# <div style='text-align: center'>Sales Analysis</div>

## Import libraries

In [None]:
import pandas as pd
import matplotlib.pyplot as plt
from os import listdir

#### Merge sales of 12 months into a single CSV file

In [None]:
dataFolderPath = './Sales Data/'
dataFiles = [ f for f in listdir(dataFolderPath) if f.endswith('.csv') ]

year_data = pd.DataFrame()

for file in dataFiles:
    month_df = pd.read_csv( dataFolderPath + file )
    year_data = pd.concat([year_data, month_df])

year_data.to_csv("full_data.csv", index=False)

#### Read the full year data

In [None]:
full_data = pd.read_csv("full_data.csv")

full_data.head()

### Task 1: The Best Month Sales and Total Sales

#### Step 1: Clean up data

##### Drop rows with nan values

In [None]:
full_data[full_data.isnull().any(axis=1)]

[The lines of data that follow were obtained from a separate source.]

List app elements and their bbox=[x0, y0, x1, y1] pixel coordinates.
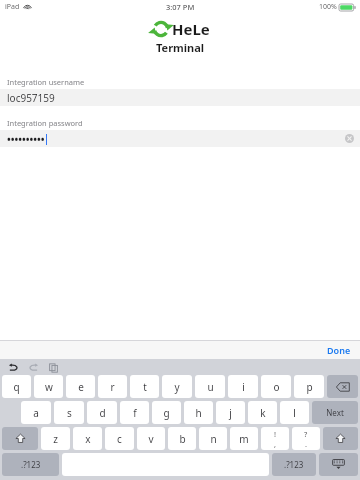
button[interactable]: p bbox=[294, 375, 324, 398]
staticText: e bbox=[78, 380, 84, 394]
staticText: , bbox=[274, 439, 277, 449]
staticText: ? bbox=[304, 429, 308, 439]
staticText: v bbox=[148, 432, 154, 446]
button[interactable]: .?123 bbox=[272, 453, 316, 476]
button[interactable]: i bbox=[228, 375, 258, 398]
button[interactable]: g bbox=[152, 401, 181, 424]
button[interactable]: j bbox=[216, 401, 245, 424]
staticText: x bbox=[85, 432, 91, 446]
button[interactable]: s bbox=[54, 401, 84, 424]
staticText: loc957159 bbox=[7, 91, 55, 105]
button[interactable]: z bbox=[41, 427, 70, 450]
button[interactable]: e bbox=[66, 375, 95, 398]
staticText: u bbox=[207, 380, 214, 394]
button[interactable]: m bbox=[230, 427, 258, 450]
staticText: iPad bbox=[5, 2, 20, 12]
button[interactable]: Shift bbox=[323, 427, 358, 450]
button[interactable]: Clear text bbox=[345, 134, 354, 143]
staticText: •••••••••• bbox=[7, 132, 45, 146]
staticText: j bbox=[229, 406, 232, 420]
staticText: f bbox=[133, 406, 137, 420]
button[interactable]: u bbox=[195, 375, 225, 398]
staticText: g bbox=[163, 406, 170, 420]
button[interactable]: Next bbox=[312, 401, 358, 424]
staticText: h bbox=[195, 406, 202, 420]
button[interactable]: Backspace bbox=[327, 375, 358, 398]
button[interactable]: Shift bbox=[2, 427, 38, 450]
button[interactable]: b bbox=[168, 427, 196, 450]
button[interactable]: loc957159 bbox=[0, 89, 360, 106]
button[interactable]: t bbox=[130, 375, 159, 398]
staticText: o bbox=[273, 380, 280, 394]
button[interactable]: Hide keyboard bbox=[319, 453, 358, 476]
button[interactable]: k bbox=[248, 401, 277, 424]
staticText: d bbox=[99, 406, 106, 420]
button[interactable]: ! bbox=[261, 427, 289, 450]
button[interactable]: r bbox=[98, 375, 127, 398]
staticText: HeLe bbox=[172, 19, 210, 39]
button[interactable]: l bbox=[280, 401, 309, 424]
staticText: Integration password bbox=[7, 118, 83, 128]
button[interactable]: o bbox=[261, 375, 291, 398]
button[interactable]: Redo bbox=[27, 361, 40, 374]
button[interactable]: ? bbox=[292, 427, 320, 450]
staticText: l bbox=[293, 406, 296, 420]
staticText: Done bbox=[327, 344, 351, 356]
staticText: i bbox=[242, 380, 245, 394]
staticText: z bbox=[53, 432, 58, 446]
staticText: k bbox=[260, 406, 266, 420]
button[interactable]: f bbox=[120, 401, 149, 424]
staticText: 3:07 PM bbox=[166, 2, 195, 12]
staticText: . bbox=[305, 439, 308, 449]
staticText: w bbox=[45, 380, 53, 394]
staticText: Terminal bbox=[156, 40, 205, 55]
staticText: s bbox=[67, 406, 72, 420]
staticText: .?123 bbox=[284, 459, 304, 470]
staticText: r bbox=[110, 380, 115, 394]
staticText: Integration username bbox=[7, 77, 85, 87]
staticText: q bbox=[13, 380, 20, 394]
button[interactable]: Done bbox=[324, 342, 354, 358]
staticText: 100% bbox=[319, 2, 337, 12]
staticText: p bbox=[306, 380, 313, 394]
staticText: t bbox=[143, 380, 147, 394]
staticText: ! bbox=[274, 429, 277, 439]
button[interactable]: Undo bbox=[7, 361, 20, 374]
button[interactable]: h bbox=[184, 401, 213, 424]
button[interactable]: a bbox=[21, 401, 51, 424]
staticText: n bbox=[210, 432, 217, 446]
button[interactable]: Paste bbox=[47, 361, 60, 374]
button[interactable]: n bbox=[199, 427, 227, 450]
staticText: .?123 bbox=[21, 459, 41, 470]
button[interactable]: .?123 bbox=[2, 453, 59, 476]
button[interactable]: c bbox=[105, 427, 134, 450]
staticText: b bbox=[179, 432, 186, 446]
staticText: m bbox=[239, 432, 249, 446]
button[interactable]: q bbox=[2, 375, 31, 398]
staticText: a bbox=[33, 406, 39, 420]
staticText: y bbox=[174, 380, 180, 394]
button[interactable]: w bbox=[34, 375, 63, 398]
button[interactable]: •••••••••• bbox=[0, 130, 360, 147]
button[interactable]: x bbox=[73, 427, 102, 450]
staticText: c bbox=[117, 432, 122, 446]
button[interactable]: d bbox=[87, 401, 117, 424]
other: HeLe logo bbox=[151, 19, 171, 39]
staticText: Next bbox=[326, 407, 344, 418]
button[interactable]: v bbox=[137, 427, 165, 450]
button[interactable]: y bbox=[162, 375, 192, 398]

full_data = full_data.dropna(how='all')

##### Remove columns with not valid date

In [None]:
full_data = full_data[full_data['Order Date'] != 'Order Date']

#### Step 2: Convert price and quantity columns to integer

In [None]:
full_data['Quantity Ordered'] = pd.to_numeric(full_data['Quantity Ordered'])
full_data['Price Each'] = pd.to_numeric(full_data['Price Each'])

#### Step 3: Add total price column

In [None]:
full_data['Total Price'] = full_data['Price Each'] * full_data['Quantity Ordered']

#### Step 4: Conver order date column to datetime object

In [None]:
full_data['Order Date'] = pd.to_datetime(full_data['Order Date'], format='%m/%d/%y %H:%M')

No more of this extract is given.